Suffice to say, information like this goes to highlight the importance of the ecological roles predators and their prey play in an ecosystem and in their environment. Even further, it goes to show that the balance of these predator/prey relations is much more significant to human success than most people realize, and that significant changes in local ecology can signify some very high-level environmental changes or problems. This idea implicates the importance of protecting that balance. While sea lions and sharks can come across to people as nosy, competitive, smelly, scary, foreign, cute, playful, or a nuisance, their image should not result in a lack of their care and cultivation.  

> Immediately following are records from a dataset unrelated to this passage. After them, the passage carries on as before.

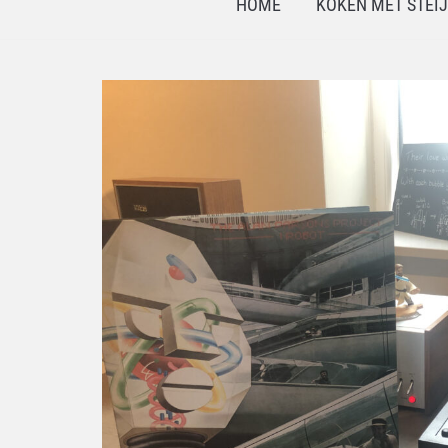
HOME
KOKEN MET STEI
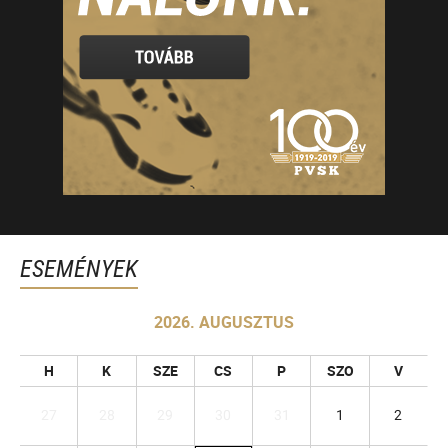
ESEMÉNYEK
2026. AUGUSZTUS
H
K
SZE
CS
P
SZO
V
27
28
29
30
31
1
2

While shark and marine mammal protections have increased in recent decades, there are still very serious threats that humans pose to the safety of earth’s shark and pinniped populations (and therefore marine ecosystem health). Plastic pollution, fishing net/line (and other debris) entanglement, and overfishing are major threats these animals encounter time and again. Climate change and ocean acidification also indirectly affect the health of these creatures, as they are adapted to live and perform most efficiently in specific water temperatures and pH levels; they also depend on the fish and other coastal species that are extremely sensitive to these environmental properties. Ultimately, these animals will need to evolve in the coming generations to combat some of these threats naturally to survive, but as humans invested in the maintenance of the status quo provided by these marine resources, society will also need to become more involved in protections against the threats that plague these marine communities.